Entries supplied
▽

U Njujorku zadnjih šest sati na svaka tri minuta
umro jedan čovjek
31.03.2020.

△
▽

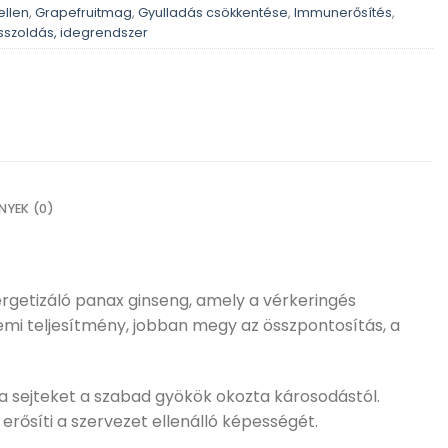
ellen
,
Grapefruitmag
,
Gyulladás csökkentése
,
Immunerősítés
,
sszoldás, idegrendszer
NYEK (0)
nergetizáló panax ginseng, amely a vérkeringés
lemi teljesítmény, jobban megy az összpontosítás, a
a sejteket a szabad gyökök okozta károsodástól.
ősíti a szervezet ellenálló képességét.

△

Prompt
From the line that has "a sejteket a" through the line that has "ősíti a szervezet ellenálló képességét.", copy every line exactly as it appears above, and leave out all others.

Answer box
a sejteket a szabad gyökök okozta károsodástól.
ősíti a szervezet ellenálló képességét.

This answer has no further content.